Odontogenesis is the result of a complex interaction between two embryogenic tissues, the epithelium of the first gill arch and the ectomesenchyme, which is derived from neural crest cells. The enamel organ is the portion of the germ dental epithelium composed of the external epithelium, internal epithelium, the reticulum star, and the intermediate stratum.

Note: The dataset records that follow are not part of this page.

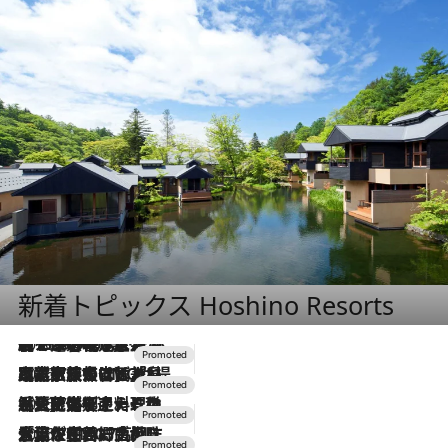
新着トピックス Hoshino Resorts
2026.8.7
【トンボの足水浴】ヒノキの香りに包まれて涼感マックス！約13℃の湧水かけ流しを避暑地「星野温泉 トンボの湯」で体験
2026.7.31
【ホテル帰省】という選択肢をOMOが提案。家族とほどよい距離を保つには「昼は実家、夜は気兼ねなくホテルで！」
2026.7.24
【夏限定ディナーコース】旬を迎える稚鮎や花ズッキーニなどをイタリア・トスカーナの郷土料理の手法で満喫！
2026.7.17
「土佐和ハーブかき氷」がOMO7高知に登場！生姜、山椒、大葉など目にも舌にも涼を呼ぶ郷土の味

From the enamel organ emerges tooth enamel, the organic matrix of which is deposited by ameloblastic cells through a process called amelogenesis.13 One hypothesis suggests that one function of neurotransmitters during development results from their early presence during the stages of embryogenesis-regulating events, such as during the first cell division after fertilization, gametogenesis, morphogenesis, migration, and cell differentiation in different tissues.4,5 When neurotransmitters interact with their receptors, they alter cell metabolism, influencing various stages of organic development.4,6 The serotonin system stands out among the neurotransmitter systems involved in the modulation of development and growth, promoting regulation of epithelial-mesenchymal interactions, encouraging migration and cell differentiation during the formation of branchial neural tubes and arches, and fostering the appearance of different tissues, including the teeth.711

Discovery of the presence of serotonin (5-HT) within dental mesenchyme9 and epithelia12 supported the hypothesis that serotonin participates in tooth development. The presence of serotonin receptors (5-HT2A, 5-HT2B, and 5-HT2C) during the development of the tooth germ and other embryogenic tissues was confirmed, supporting the hypothesis of participation of serotonin in odontogenesis.13

Serotonin has a direct effect on tooth morphogenesis, mediated by intracellular uptake and/or activation of 5-HT1A and 5-HT3 receptors. Serotonin receptors, including 5-HT1A, were found both at the button and bell phases.1416 The activity of 5-HT is the primary contributing factor to regulation of extracellular levels of serotonin and therefore, of serotonergic neurotransmission.17,18

Based upon the evidence of involvement of 5-HT in the development of dental enamel, we evaluated the morphology of the enamel organ during odontogenesis in rats treated with fluoxetine.

MATERIALS AND METHODS

We used albino Wistar rats from the Department of Nutrition at the Federal University of Pernambuco. The animals received a standard vivarium diet (LABINA - Purina do Brasil S/A) and water ad libitum. They were kept in rooms at 23 ± 2 °C, with 12:12 h night and dark cycles (clear 06:00 to 18:00 h and dark from 18:00 to 06:00 h). To obtain newborns, animals were mated in the proportion of one male to two females. Once the presence of sperm was detected, the female was considered pregnant and this day was considered as day zero of the pregnancy. The females were divided into two study groups: the experimental group was treated daily with fluoxetine hydrochloride at 10 mg/kg in a volume of 10 μl/g of weight, by subcutaneous injection from the 1st to the 20th day of gestation. The control group was treated with a 0.9% saline solution using the same protocol established for the experimental group. The drug was administered daily between 7 and 8 am.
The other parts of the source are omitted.